Quelle BFH, Urteil 12.12.2024 [Aktenzeichen V R 28/23].
Was fällt unter die Förderung des demokratischen Staatswesens?
Nach § 52 Abs. 2 Satz 1 Nr. 24 AO ist die allgemeine Förderung des demokratischen Staatswesens ein gemeinnütziger Zweck. Ausgeschlossen davon sind Bestrebungen, die nur bestimmte Einzelinteressen staatsbürgerlicher Art verfolgen oder die auf den kommunalpolitischen Bereich beschränkt sind.
Der Fall, den der BFH verhandelte, betraf einen Verein mit dem Satzungsweck der Förde-rung des demokratischen Staatswesens, der insbesondere eine Petitionsplattform betrieb. Der Verein stelle nicht nur die Plattform bereit, sondern unterstützte die Petitenten, wenn er Kampagnen für erfolgversprechend oder relevant hielt.
Nachdem das Finanzamt die Gemeinnützigkeit zunächst auf Basis der Satzungsprüfung gewährt hat, entzog es sie aufgrund der ersten Steuerklärung wieder.

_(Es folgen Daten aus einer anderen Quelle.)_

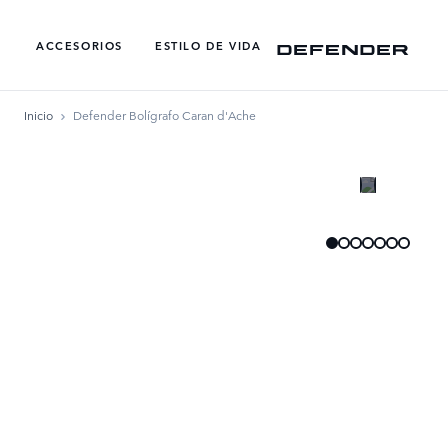
ACCESORIOS
ESTILO DE VIDA​
Inicio
Defender Bolígrafo Caran d'Ache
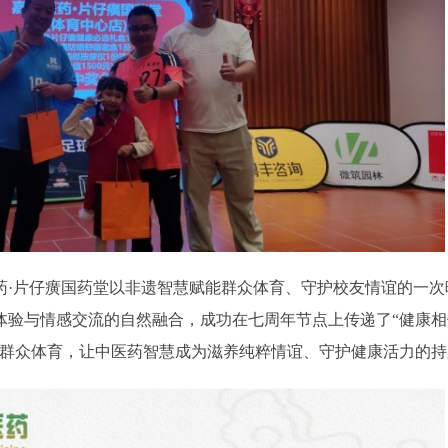
药·片仔癀国药堂以非遗智慧赋能群众体育、守护校友情谊的一次
体验与情感交流的自然融合，成功在七周年节点上传递了“健康相
与群众体育，让中医药智慧成为滋养纯粹情谊、守护健康活力的持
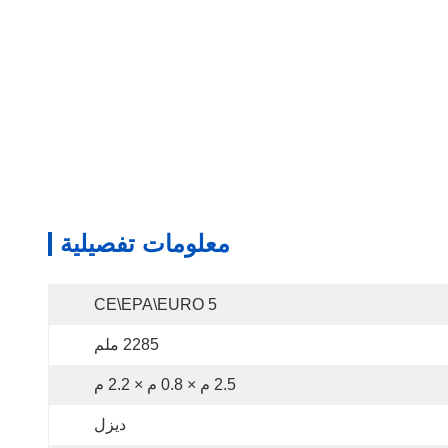
معلومات تفصيلية
CE\EPA\EURO 5
2285 ملم
2.5 م × 0.8 م × 2.2 م
ديزل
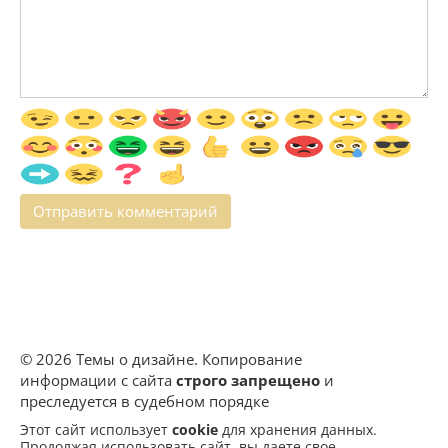
© 2026 Темы о дизайне. Копирование
информации с сайта
строго запрещено
и
преследуется в судебном порядке
Этот сайт использует
cookie
для хранения данных.
Продолжая использовать сайт, вы даете свое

Die Begründung: Mit der Petitionsplattform verfolge der Verein nicht seinen steuerbegünstigten Zweck. Eine Petitionsplattform diene nur dann der Förderung des demokratischen Staatswesens, wenn es sich um Petitionen im Sinne von Art. 17 Grundgesetz handele.
Was bedeutet demokratisches Staatswesen?
§ 52 Abs. 2 Satz 1 Nr. 24 AO definiert den Begriff des demokratischen Staatswesens nicht. Sein Bedeutungsgehalt – so der BFH – ist daher unter Berücksichtigung der Strukturprinzipien der bundesstaatlichen Verfassung in Art. 20 Grundgesetz (GG) zu ermitteln.

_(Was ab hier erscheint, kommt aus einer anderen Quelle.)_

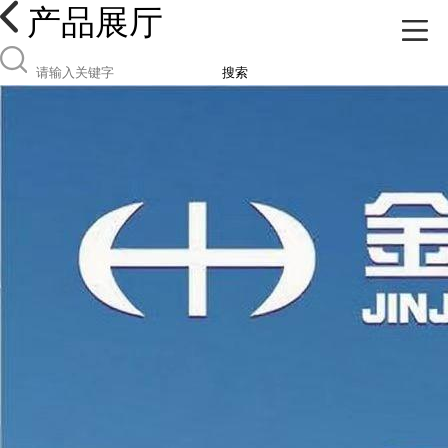
产品展厅
搜索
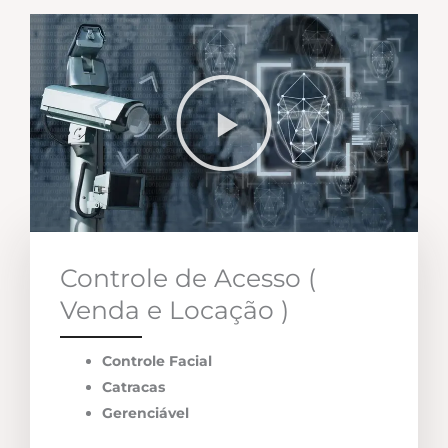
Controle de Acesso (
Venda e Locação )
Controle Facial
Catracas
Gerenciável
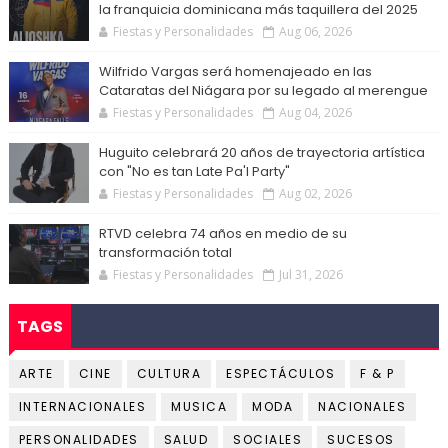
la franquicia dominicana más taquillera del 2025
Fiestas y Personalidades
Aug 06, 2026
Wilfrido Vargas será homenajeado en las
Cataratas del Niágara por su legado al merengue
Fiestas y Personalidades
Aug 04, 2026
Huguito celebrará 20 años de trayectoria artística
con "No es tan Late Pa'l Party"
Fiestas y Personalidades
Aug 02, 2026
RTVD celebra 74 años en medio de su
transformación total
Fiestas y Personalidades
Jul 31, 2026
TAGS
ARTE
CINE
CULTURA
ESPECTÁCULOS
F & P
INTERNACIONALES
MUSICA
MODA
NACIONALES
PERSONALIDADES
SALUD
SOCIALES
SUCESOS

Das schließt vor allem die gleichberechtigte Teilnahme aller Bürgerinnen und Bürger am Prozess der politischen Willensbildung ein. In einem demokratischen Staatswesen muss sich dabei die Willensbildung des Volkes frei, offen und unreglementiert („staatsfrei“) vollziehen.
Dem Wortlaut nach beschränkt § 52 Abs. 2 Satz 1 Nr. 24 AO die Gemeinnützigkeit auf die allgemeine Förderung des demokratischen Staatswesens und damit auf Betätigungen, die sich nur in allgemeiner Form für die freiheitliche demokratische Grundordnung einsetzen, wie etwa das Eintreten für demokratische Grundwerte. Das schließt die alleinige Verbreitung bestimmter Auffassungen aus.
Körperschaften mit dem Zweck Förderung des demokratischen Staatswesens müssen einen offenen Prozess der politischen Willensbildung fördern. Davon abzugrenzen sind Tätigkeiten, die – wie bei Parteien – auf die Mitwirkung bei der politischen Willensbildung gerichtet sind.
Politische Willensbildung im Rahmen der gemeinnützigen Zwecke
Etwas anderes gilt für die Einflussnahme auf die politische Willensbildung und die "öffentliche Meinung" zur Verfolgung der in § 52 Abs. 2 AO ausdrücklich genannten Zwecke. Es ist unschädlich für die Steuervergünstigung, wenn eine gemeinnützige Tätigkeit im Einzelfall zwangsläufig mit einer gewissen politischen Zielsetzung verbunden ist.
Ist es einer Körperschaft möglich, im Rahmen ihres gemeinnützigen Zwecks auf die politische Willensbildung Einfluss zu nehmen, gilt immer, dass eine allgemeine Förderung des demokratischen Staatswesens ausgeschlossen ist, wenn die Tätigkeit auf die Verbreitung bestimmter politischer Meinungen oder einer eigenen Meinung gerichtet ist oder ihr die parteipolitische Neutralität fehlt.
Betreiben einer Petitionsplattform kann gemeinnützig sein
Vor diesem Hintergrund hat der BFH keine grundsätzlichen Bedenken, eine Organisation als gemeinnützig anzuerkennen, die eine Online-Petitionsplattform zur Verfügung stellt. Voraussetzung ist, dass der Betreiber die dort zur Abstimmung gestellten Anliegen – auch parteipolitisch – neutral und ohne inhaltliche Wertung fördert und sich dabei innerhalb des allgemeinen Rahmens des Gemeinnützigkeitsrechts bewegt.
Die Plattform darf sich aber nicht auf Petitionen im Sinn des § 17 GG beschränken, d.h. auf Bitten oder Beschwerden an die Behörden oder Volksvertretungen. Vielmehr müssen die zur Abstimmung gestellten Anliegen auf eine öffentliche Meinungsbildung mit Bezug zur Ausübung von Staatsgewalt Einfluss nehmen sollen.
Dabei kann es sich um beliebige Themen handeln, die aber geeignet sein müssen, Gegenstand einer parlamentarischen Befassung zu sein. Andernfalls verlässt der Betreiber einer Online-Plattform den Bereich der Förderung des demokratischen Staatswesens. In solchen Fälle geht es zwar um die freie Meinungsäußerung, es fehlt aber die Förderung der der Allgemeinheit.